The Pæones are a great nation on the Danube, extending from the Iapydes to the Dardani. They are called Pæones by the Greeks, but Pannonians by the Romans. They are counted by the Romans as a part of Illyria, as I have previously said, for which reason it seems proper that I should include them in my Illyrian history. They have been renowned from the Macedonian period through the Agrianes, who rendered very important aid to Philip and Alexander and are Pæones of Lower Pannonia bordering on Illyria. When the expedition of Cornelius against the Pannonians resulted disastrously, so great a fear of those people came over all the Italians that for a long time afterwards none of the consuls ventured to march against them. Concerning the early history of the Illyrians and Pannonians, I have not been able to discover anything further, nor have I found in the commentaries of Augustus anything earlier in the chapters treating of the Pannonians.

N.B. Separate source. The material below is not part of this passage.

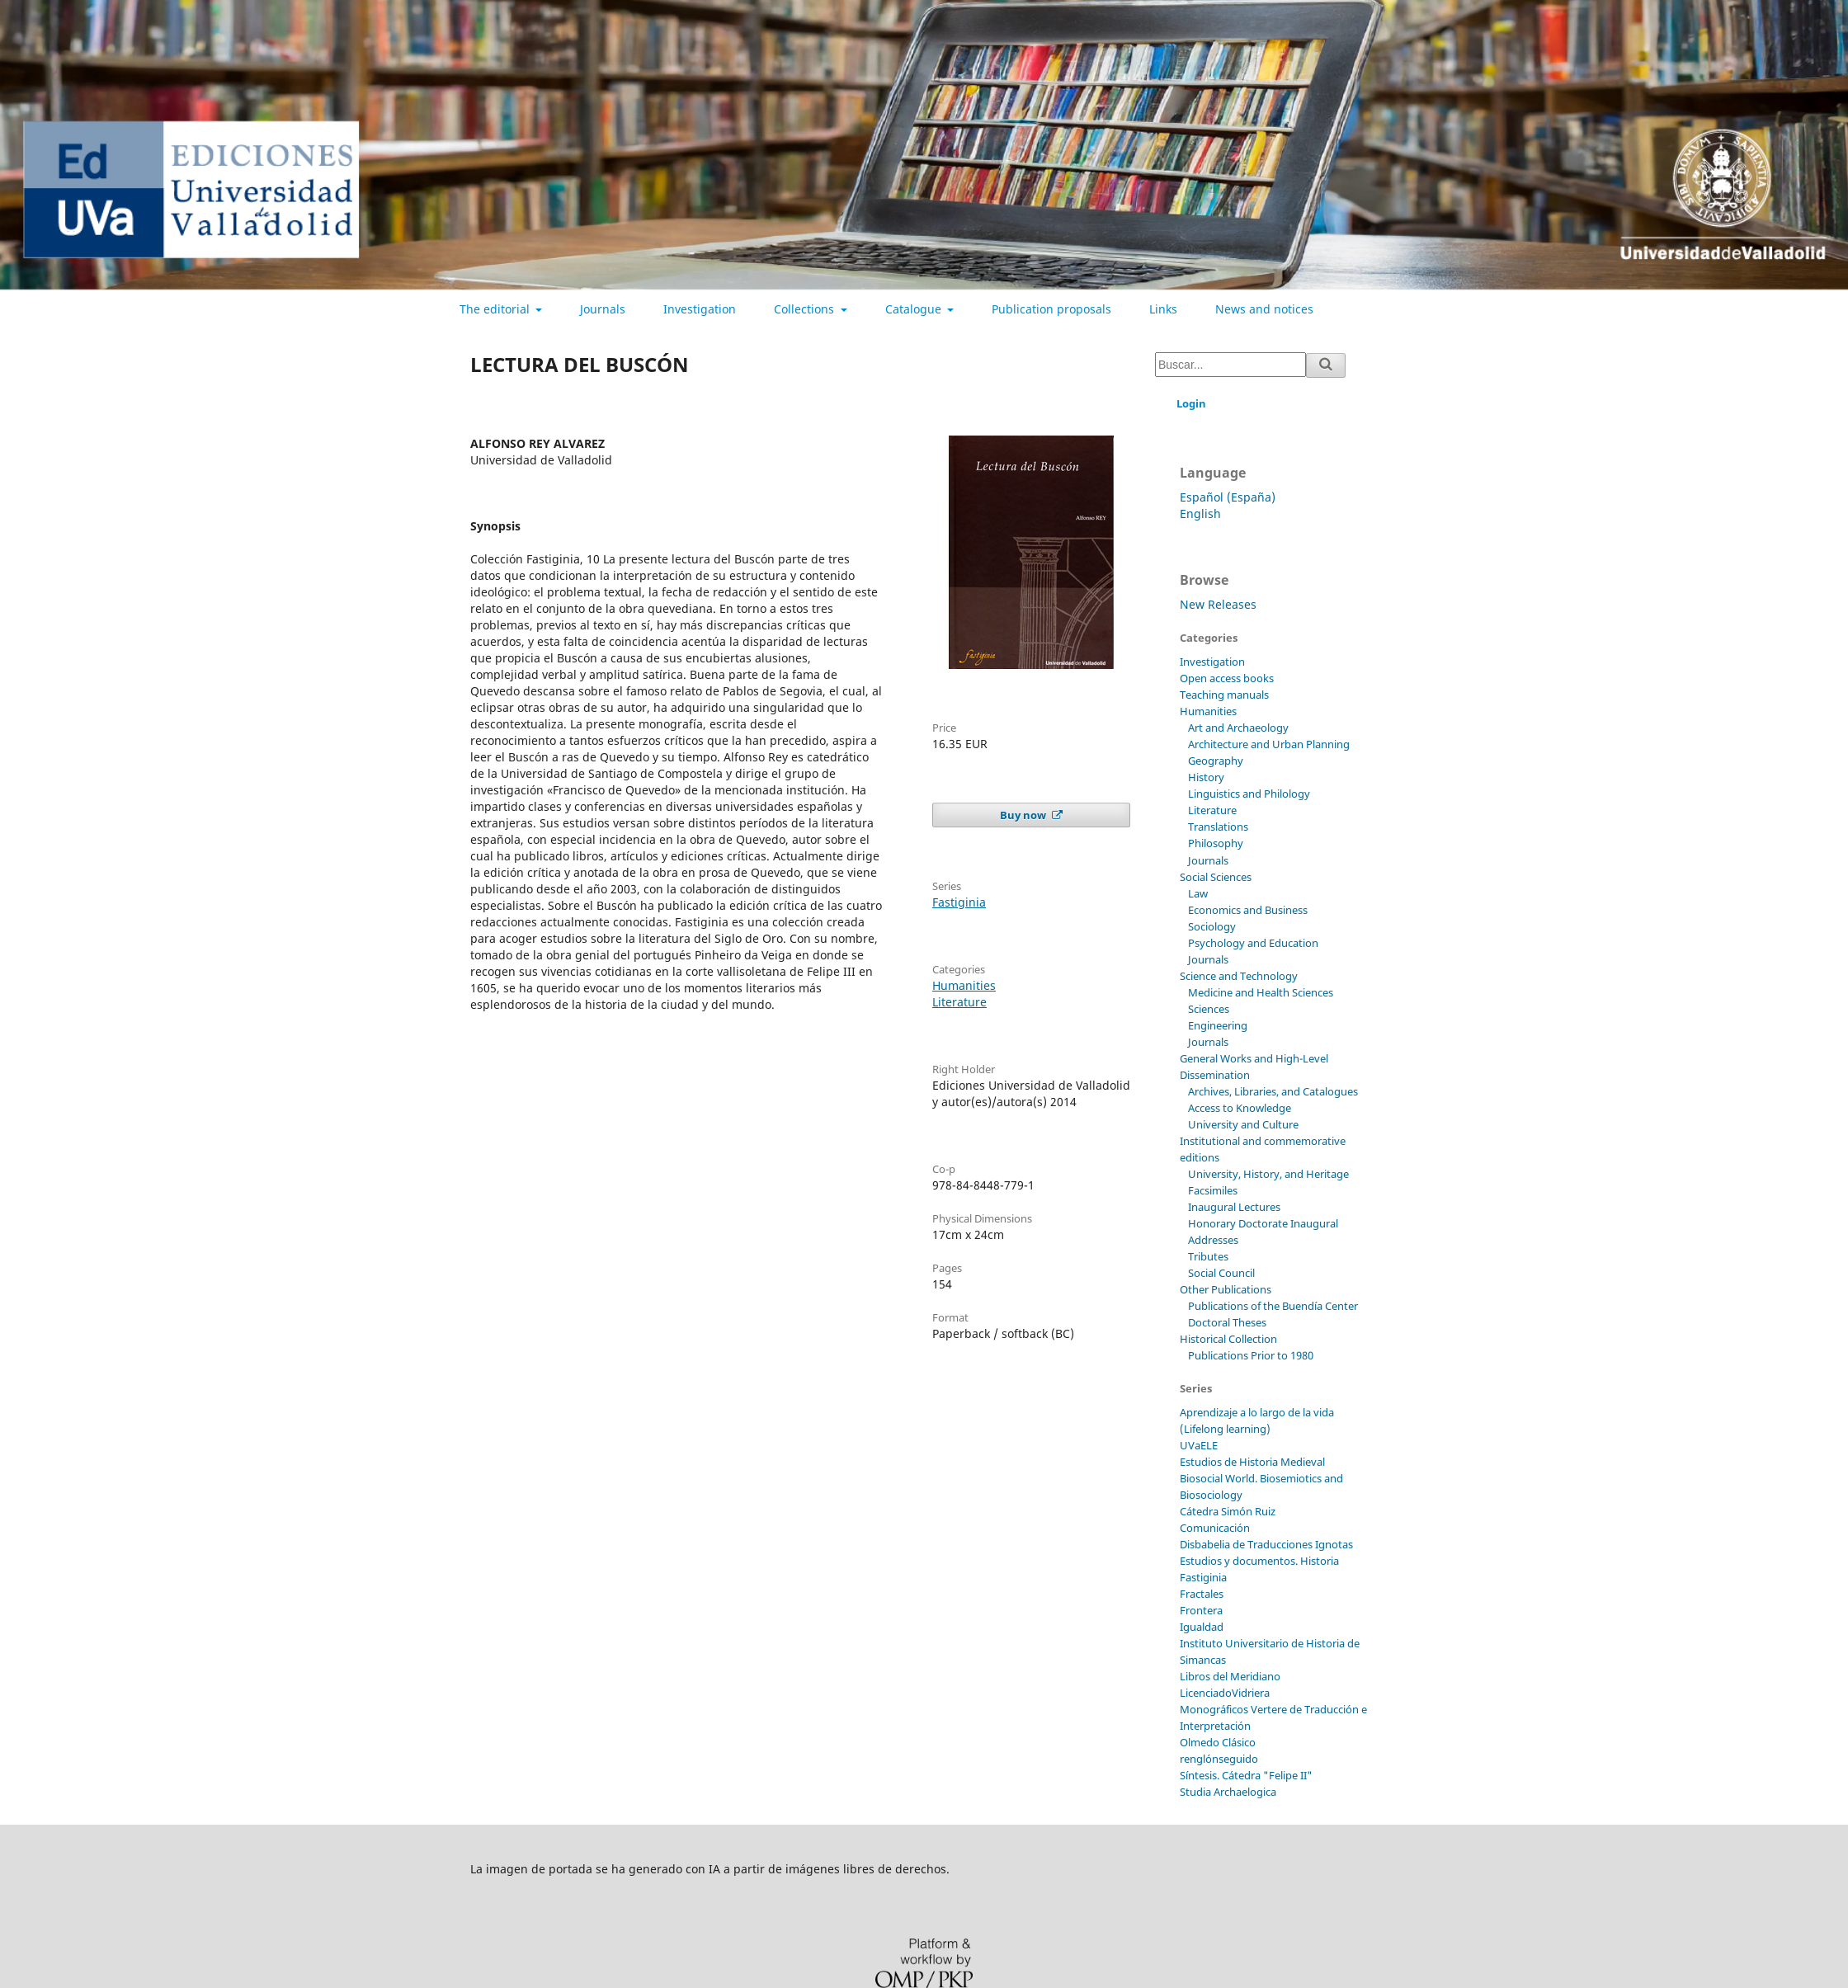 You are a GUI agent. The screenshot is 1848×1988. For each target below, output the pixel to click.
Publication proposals (1051, 309)
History (1206, 777)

I think that other Illyrian tribes besides those mentioned had previously come under Roman rule, but how, I do not know. Augustus did not describe the transactions of others so much as his own, telling how he brought back those who had revolted and compelled them again to pay tribute, how he subjugated others that had been independent from the beginning, and how he mastered all the tribes that inhabit the summits of the Alps, barbarous and warlike peoples, who often plundered the neighboring parts of Italy. It is a wonder to me that so many great Roman armies traversing the Alps to conquer the Gauls and Spaniards, should have overlooked these tribes, and that even Gaius Cæsar, that most successful man of war, did not despatch them during the ten years that he was fighting the Gauls and wintering in that very country. But the Romans seem to have been intent only upon getting through the Alpine region on the business they were bestirring themselves about, and Cæsar seems to have delayed putting an end to the Illyrian troubles on account of the Gallic war and the strife with Pompey, which closely followed it. It appears that he was chosen commander of Illyria as well as of Gaul -- not the whole of it, but as much as was then under Roman rule.